2017 Note: you can now use a compile-time if constexpr(i!=0) createSubDomains<i-1>();
Even though you already accepted #iammilind 's answer, let me propose another one, because his reasoning for why i is not compile-time-constant is was not correct.
Suppose you have
template<unsigned int MAX> struct SubDomain {...};
...
and you want to declare an instance of it ...
SubDomain<i> tmp(member);
then i must be a commonly so-called compile-time-constant. What is that?
Pedantry
The standard assigns the term nontype template argument to template arguments that are not types (D'Oh).
14.3.2 Template non-type arguments [temp.arg.nontype]
A template-argument for a non-type, non-template template-parameter shall be one of:
— an integral constant-expression of integral or enumeration type; or
— ... [more follow, but are not relevant]
Right the first point contains a reference for further research: an integral constant-expression. This leads us to
5.19 Constant expressions [expr.const]
In several places, C + + requires expressions that evaluate to an integral or enumeration constant: as array
bounds (8.3.4, 5.3.4), as case expressions (6.4.2), as bit-field lengths (9.6), as enumerator initializers (7.2),
as static member initializers (9.4.2), and as integral or enumeration non-type template arguments (14.3).
Then, the key is:
An integral constant-expression can involve only literals (2.13), enumerators, const variables or static
data members of integral or enumeration types initialized with constant expressions (8.5), non-type template
parameters of integral or enumeration types, and sizeof expressions.
Pedantry application
If we look back at your loop:
for (int i=...
...
SubDomain<i>
then we can now observe that i is not allowed there. Why? Because i is NOT a const variable.
The observing reader might now think you can circumvent this:
for (int i=...
...
const int I = i;
SubDomain<I>
But is this really allowed? Negative, I = i is not an integral constant-expression, because i is not. It helps to realise that the rule for integral constant-expressions is applied recursively.
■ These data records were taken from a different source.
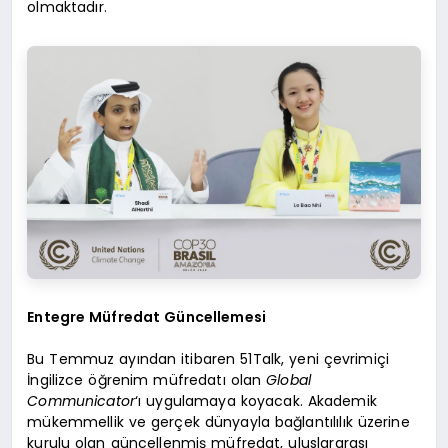
olmaktadır.
Entegre Müfredat Güncellemesi
Bu Temmuz ayından itibaren 51Talk, yeni çevrimiçi
İngilizce öğrenim müfredatı olan
Global
Communicator
‘ı uygulamaya koyacak. Akademik
mükemmellik ve gerçek dünyayla bağlantılılık üzerine
kurulu olan güncellenmiş müfredat, uluslararası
E.g., the following is valid code:
template <int> void foo() {}
int main () {
const int ccI = 0;
const int ccJ = ccI*2;
const int ccK = ccJ/4;
foo<ccK>();
}
But if make just one part of the chain non-const, then ccK is not considered integral constant anymore:
template <int> void foo() {}
int main () {
int ccI = 0;
const int ccJ = ccI*2; // not compile time constant
const int ccK = ccJ/4; // same
foo<ccK>(); // error
}
Summary
So, in human readable form, template arguments that are not types, but (integer) values, must be compile-time-constant:
the initializer of a compile-time-constant must only involve other compile-time-constants
a literal value is a compile-time-constant
an enum value is a compile-time-constant
function-calls don't give compile-time-constants (for some advanced reasons)
Re-Edit:
My previous answer was correct. I have tried your code, it's giving compiler error. You cannot declare objects like that, as i cannot remain a compile time constant (as you are intending to do i++). template parameter must always be compile time constants. Here is the demo.
Also note that, loop unrolling is done for normal loops also, as part of optimization by compilers. It's not limited to templates.